## Work required
Look for the word "weather" in the data below, and copy every line that holds it.

## Data supplied

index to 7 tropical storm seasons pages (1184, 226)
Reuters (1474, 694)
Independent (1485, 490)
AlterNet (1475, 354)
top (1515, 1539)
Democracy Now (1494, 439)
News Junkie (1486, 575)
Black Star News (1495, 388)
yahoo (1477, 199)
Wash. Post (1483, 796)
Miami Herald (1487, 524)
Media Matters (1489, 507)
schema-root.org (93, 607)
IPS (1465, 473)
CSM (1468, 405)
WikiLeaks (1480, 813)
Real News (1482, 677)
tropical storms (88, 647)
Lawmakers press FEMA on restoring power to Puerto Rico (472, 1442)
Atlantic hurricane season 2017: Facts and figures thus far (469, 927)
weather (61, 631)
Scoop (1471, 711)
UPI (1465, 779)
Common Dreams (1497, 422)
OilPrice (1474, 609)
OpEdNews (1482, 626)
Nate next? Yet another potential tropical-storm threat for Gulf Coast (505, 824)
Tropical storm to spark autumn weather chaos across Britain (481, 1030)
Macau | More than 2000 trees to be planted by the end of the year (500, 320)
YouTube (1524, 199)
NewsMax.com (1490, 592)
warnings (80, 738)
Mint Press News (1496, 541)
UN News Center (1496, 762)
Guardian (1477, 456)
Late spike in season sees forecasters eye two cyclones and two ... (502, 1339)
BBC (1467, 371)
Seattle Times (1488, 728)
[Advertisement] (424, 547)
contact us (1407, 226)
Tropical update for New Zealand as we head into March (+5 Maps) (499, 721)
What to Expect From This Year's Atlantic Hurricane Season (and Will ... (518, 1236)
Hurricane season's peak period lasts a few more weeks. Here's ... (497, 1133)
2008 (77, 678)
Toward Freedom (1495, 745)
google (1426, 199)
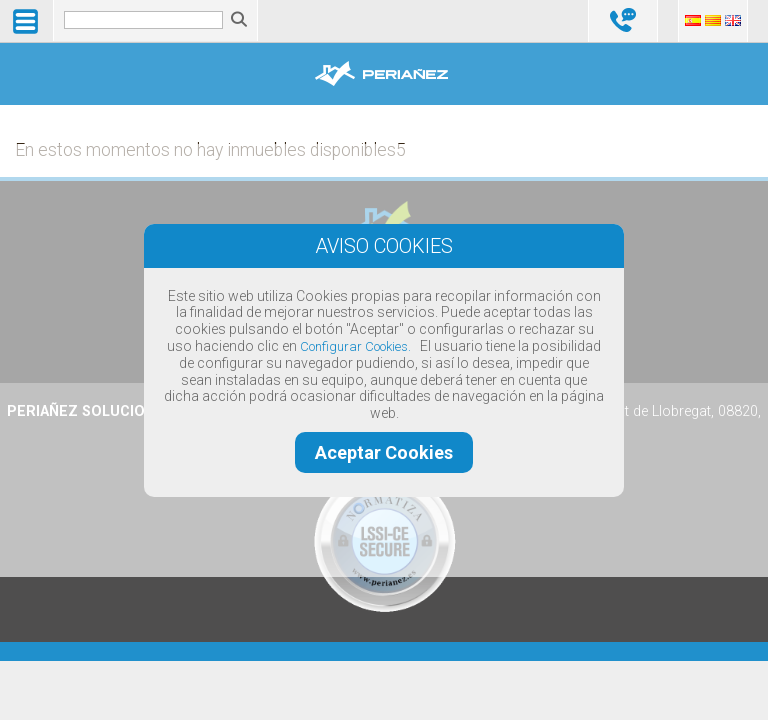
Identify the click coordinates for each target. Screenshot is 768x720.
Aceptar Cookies (384, 452)
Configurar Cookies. (355, 346)
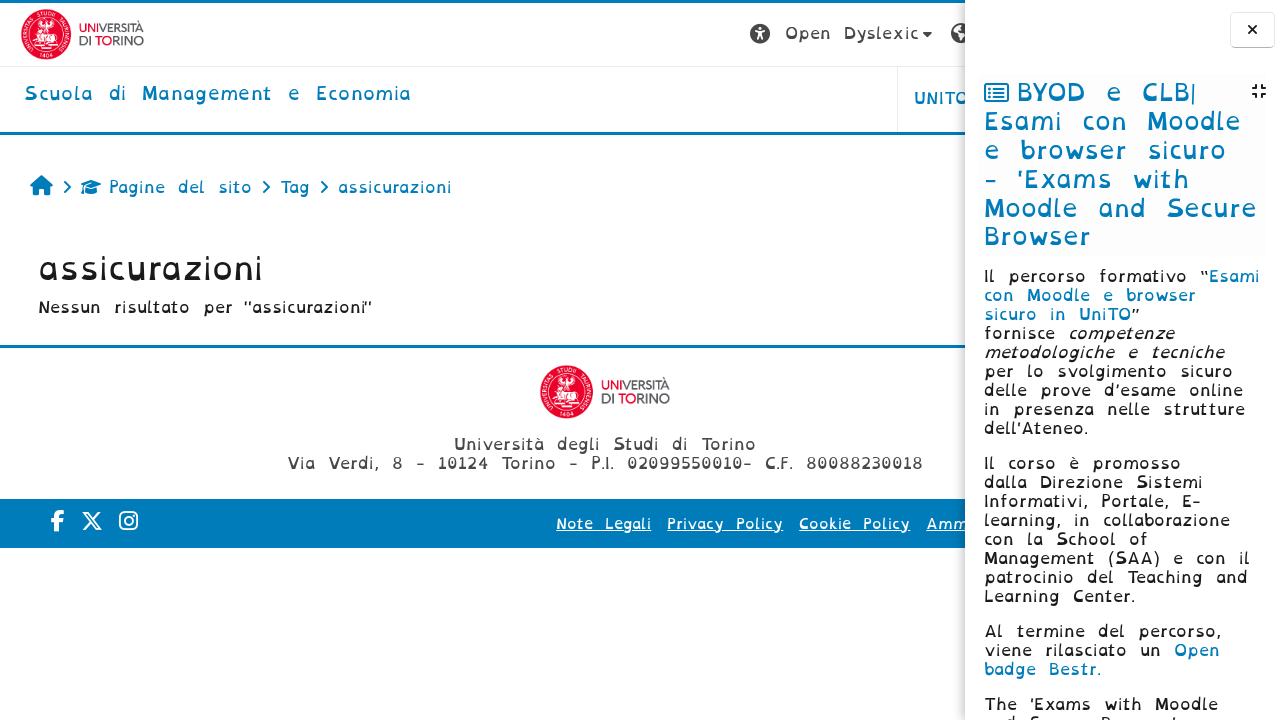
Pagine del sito (156, 187)
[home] (197, 95)
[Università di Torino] (62, 33)
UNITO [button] (716, 98)
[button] (617, 34)
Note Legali (492, 524)
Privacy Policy (614, 524)
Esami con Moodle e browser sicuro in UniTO (1122, 295)
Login (925, 33)
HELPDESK (838, 98)
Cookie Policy (743, 524)
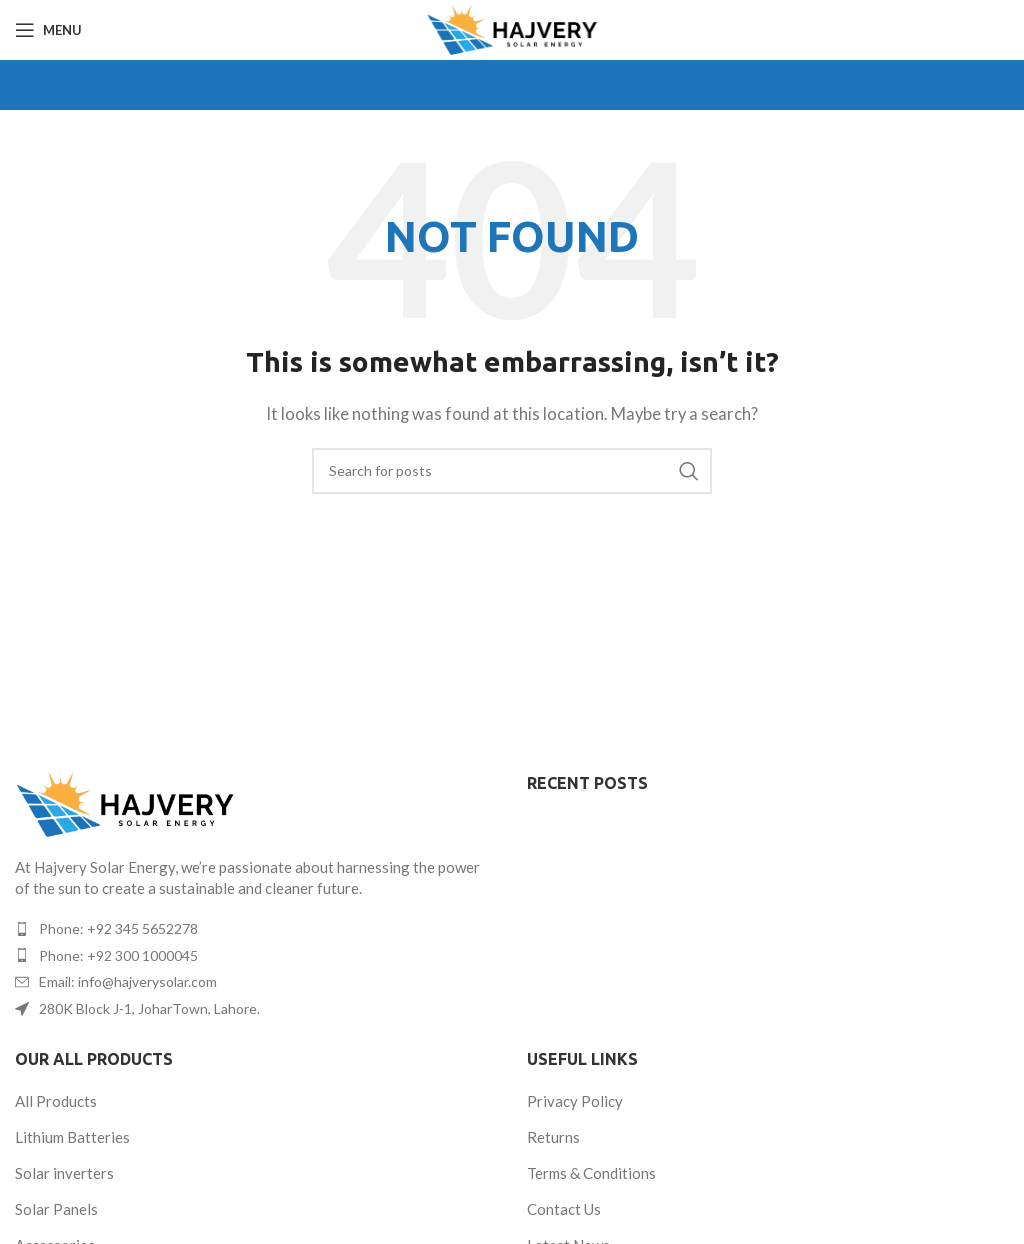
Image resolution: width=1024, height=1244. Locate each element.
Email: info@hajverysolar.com (128, 981)
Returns (553, 1137)
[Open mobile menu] (48, 30)
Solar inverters (64, 1173)
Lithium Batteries (72, 1137)
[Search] (512, 471)
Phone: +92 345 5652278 (118, 928)
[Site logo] (511, 28)
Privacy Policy (575, 1101)
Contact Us (564, 1209)
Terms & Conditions (591, 1173)
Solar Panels (56, 1209)
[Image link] (125, 802)
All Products (56, 1101)
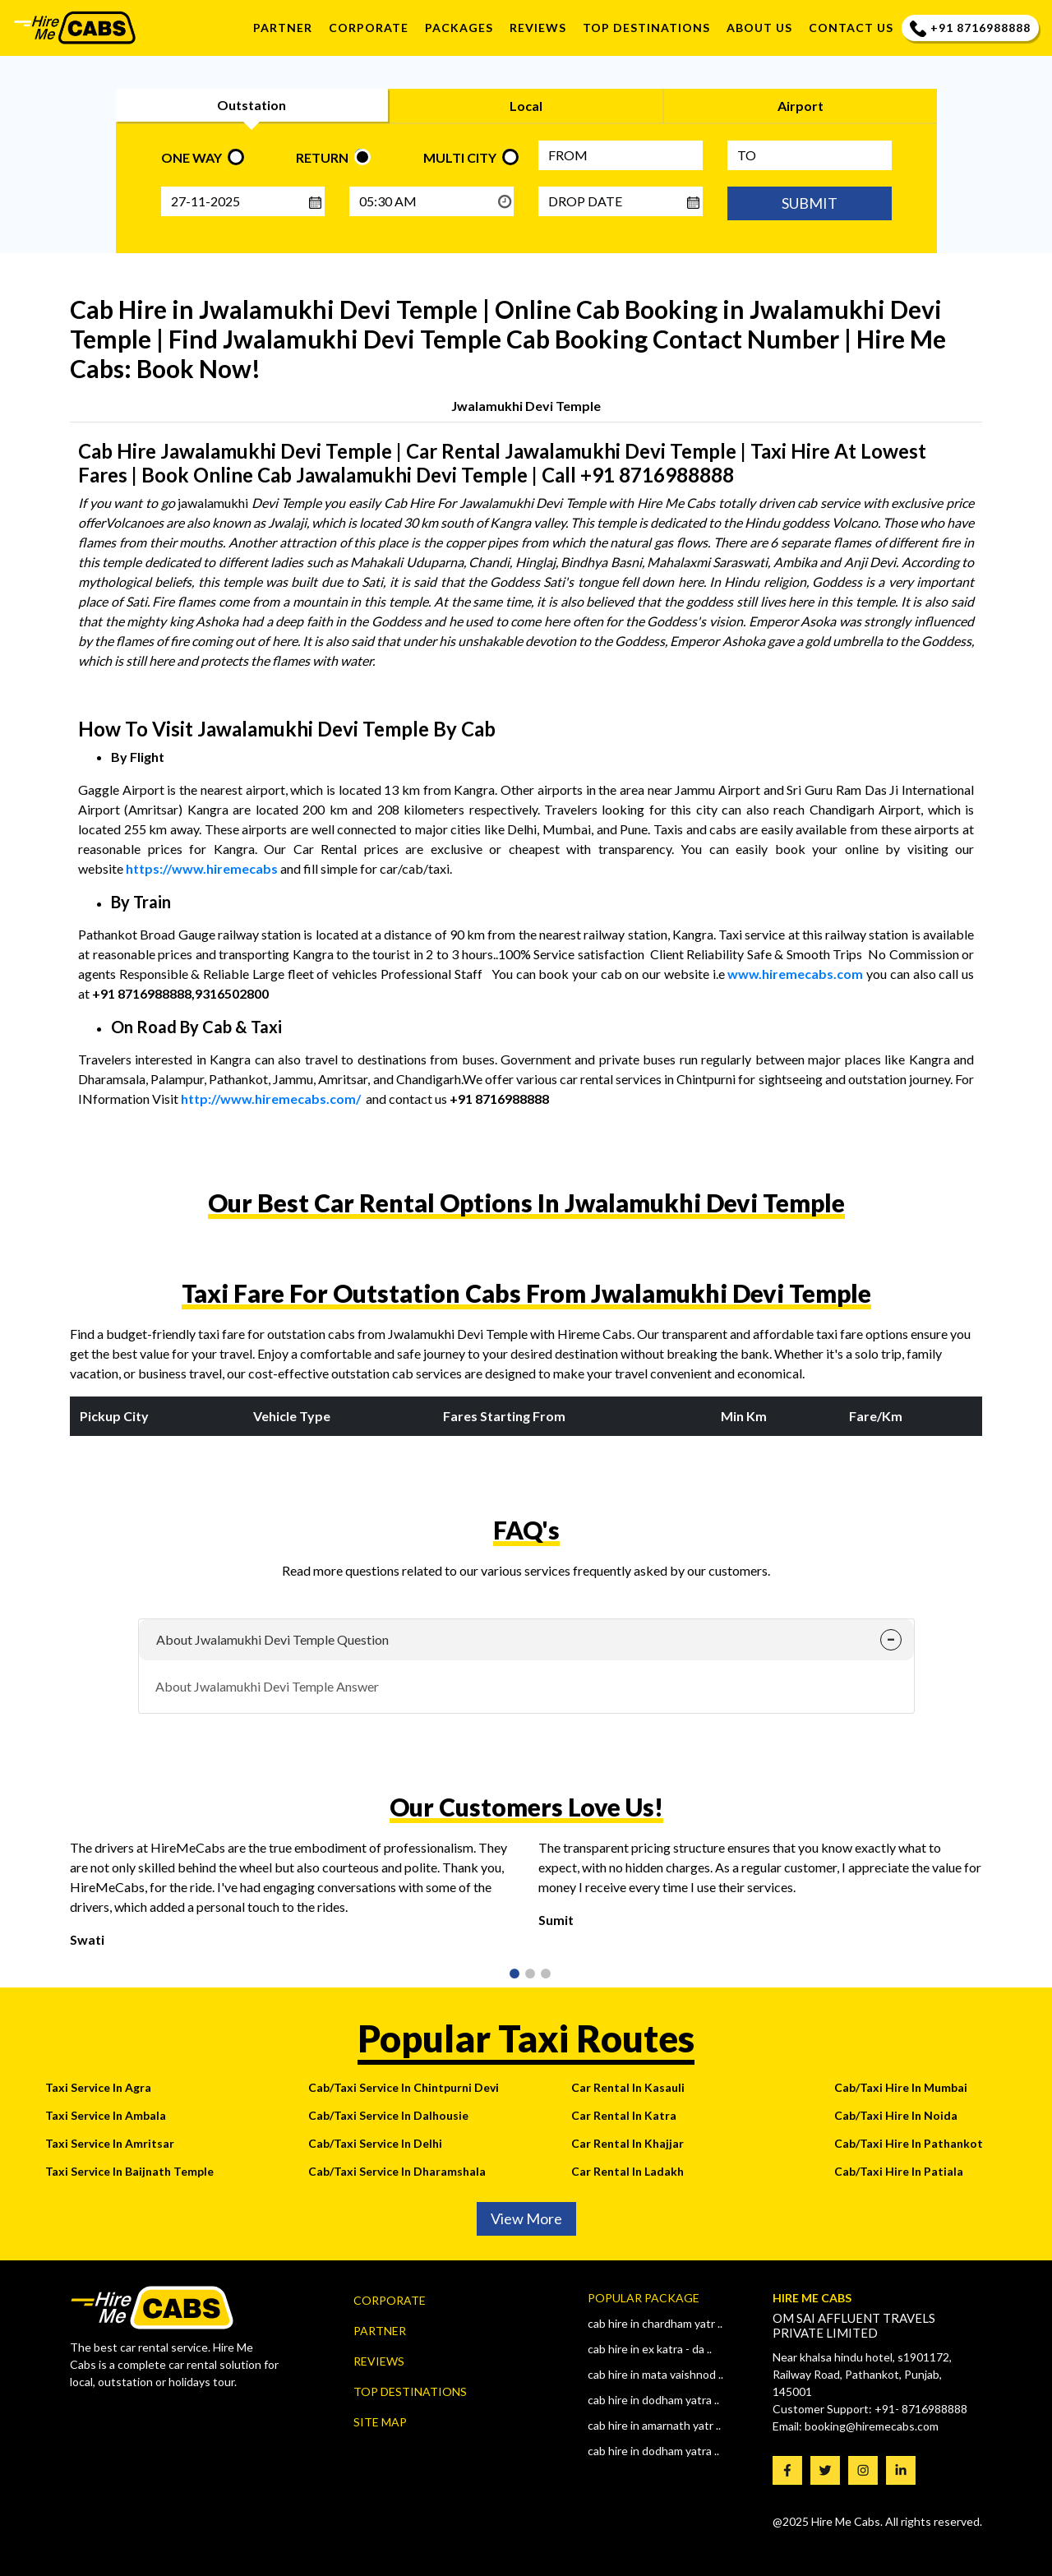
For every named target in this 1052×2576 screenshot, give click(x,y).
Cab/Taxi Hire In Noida (895, 2115)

## Solved exercise
weather (61, 631)
Tropical storm to spark autumn weather chaos across Britain (481, 1030)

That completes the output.